Minimise the total cost of data movement but subject to a given degree of load balancing. In this problem, a number N of available resource units (e.g. a number of compute nodes) are given, the translation process aims to produce M DataIslands (M <= N) from the physical graph template such that (1) the total volume of data traveling between two distinct DataIslands is minimised, and (2) the workload variations measured in aggregated execution time (Drop property) between a pair of DataIslands is less than a given percentage p %. To solve this problem, graph partitioning and resource mapping steps are merged into one.
Minimise the total completion time but subject to a given degree of parallelism (DoP) (e.g. number of cores per node) that each DataIsland is allowed to take advantage of. In the first version of this problem, no information regarding resources is given.
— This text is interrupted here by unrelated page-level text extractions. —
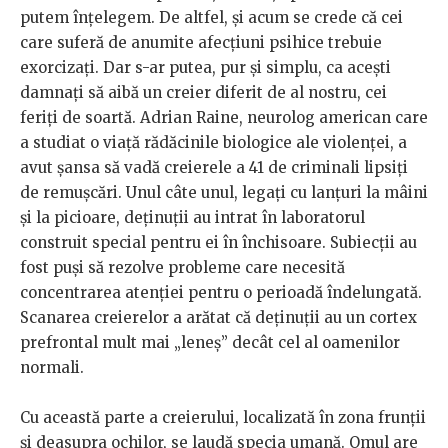
putem înțelegem. De altfel, și acum se crede că cei
care suferă de anumite afecțiuni psihice trebuie
exorcizați. Dar s-ar putea, pur și simplu, ca acești
damnați să aibă un creier diferit de al nostru, cei
feriți de soartă. Adrian Raine, neurolog american care
a studiat o viață rădăcinile biologice ale violenței, a
avut șansa să vadă creierele a 41 de criminali lipsiți
de remușcări. Unul câte unul, legați cu lanțuri la mâini
și la picioare, deținuții au intrat în laboratorul
construit special pentru ei în închisoare. Subiecții au
fost puși să rezolve probleme care necesită
concentrarea atenției pentru o perioadă îndelungată.
Scanarea creierelor a arătat că deținuții au un cortex
prefrontal mult mai „leneș” decât cel al oamenilor
normali.
Cu această parte a creierului, localizată în zona frunții
și deasupra ochilor, se laudă specia umană. Omul are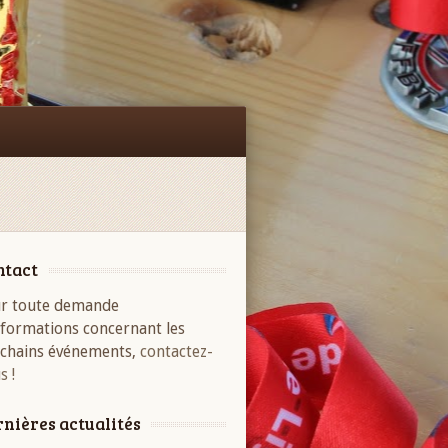
Facebook
ntact
r toute demande
nformations concernant les
chains événements,
contactez-
s !
nières actualités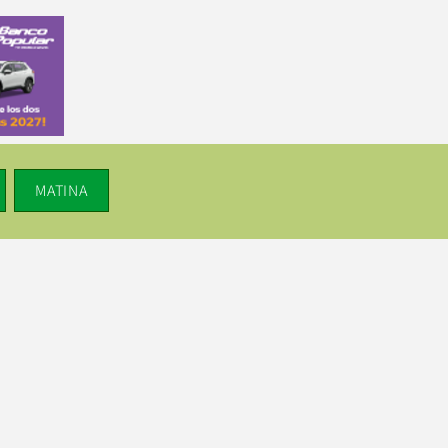
MATINA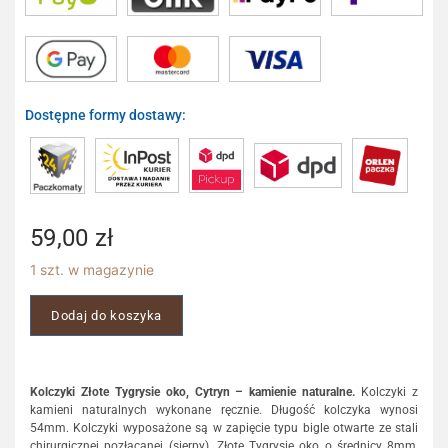
Dostępne formy dostawy:
59,00
zł
1 szt. w magazynie
Dodaj do koszyka
Kolczyki Złote Tygrysie oko, Cytryn – kamienie naturalne.
Kolczyki z
kamieni naturalnych wykonane ręcznie. Długość kolczyka wynosi
54mm. Kolczyki wyposażone są w zapięcie typu bigle otwarte ze stali
chirurgicznej pozłacanej (sierpy). Złote Tygrysie oko o średnicy 8mm,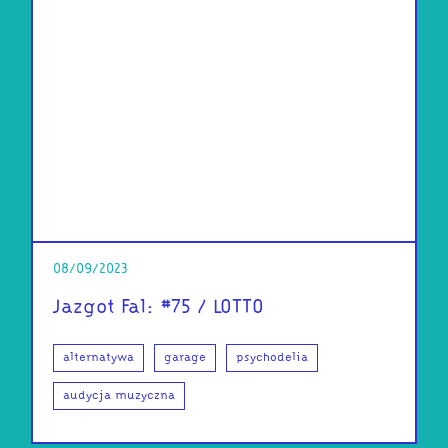
08/09/2023
Jazgot Fal: #75 / LOTTO
alternatywa
garage
psychodelia
audycja muzyczna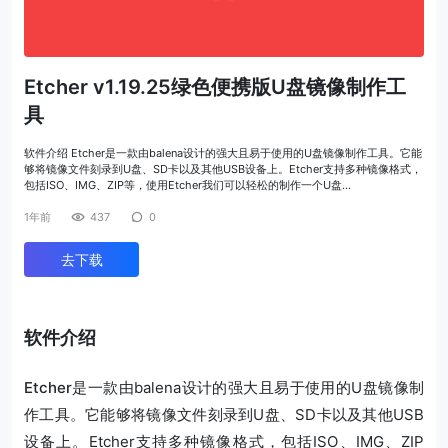
Etcher v1.19.25绿色便携版U盘镜像制作工
具
软件介绍 Etcher是一款由balena设计的强大且易于使用的U盘镜像制作工具。它能
够将镜像文件刻录到U盘、SD卡以及其他USB设备上。Etcher支持多种镜像格式，
包括ISO、IMG、ZIP等，使用Etcher我们可以轻松的制作一个U盘…
1年前
437
0
去下载
软件介绍
Etcher
是一款由balena设计的强大且易于使用的U盘镜像制
作工具。它能够将镜像文件刻录到U盘、SD卡以及其他USB
设备上。Etcher支持多种镜像格式，包括ISO、IMG、ZIP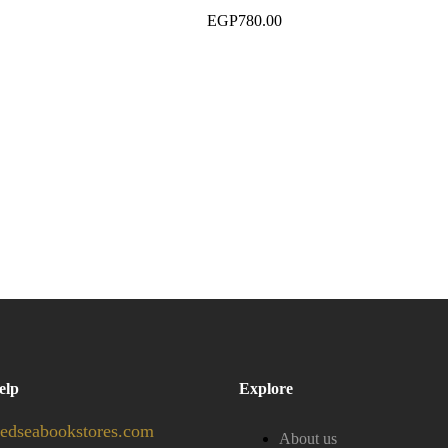
EGP
780.00
elp
Explore
edseabookstores.com
About us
DALiuGE simply strives to come up with the optimal number of DataIslands such that (1) the total completion time of the pipeline (which depends on both execution time and the cost of data movement on the graph critical path) is minimised, and (2) the maximum degree of parallelism within each DataIsland is never greater than the given DoP. In the second version of this problem, a number of resources of identical performance capability are also given in addition to the DoP. This practical problem is a natural extension of version 1, and is solved in DALiuGE by using the “two-phase” method.
Minimise the number of DataIslands but subject to (1) a given completion time deadline, and (2) a given DoP (e.g. number of cores per node) that each DataIsland is allowed to take advantage of. In this problem, both completion time and resource footprint become the minimisation goals. The motivation of this problem is clear. In an scenario where two different schedules can complete the processing pipelinewithin, say, 5 minutes, the schedule that consumes less resources is preferred. Since a DataIsland is mapped onto resources, and its capacity is already constrained by a given DoP, the number of DataIslands is proportional to the amount of resources needed. Consequently, schedules that require less number of DataIslands are superior. Inspired by the hardware/software co-design method in embedded systems design, DALiuGE uses a “look-ahead” strategy at each optimisation step to adaptively choose from two conflicting objective functions (deadline or resource) for local optimisation, which is more likely to lead to the global optimum than greedy strategies.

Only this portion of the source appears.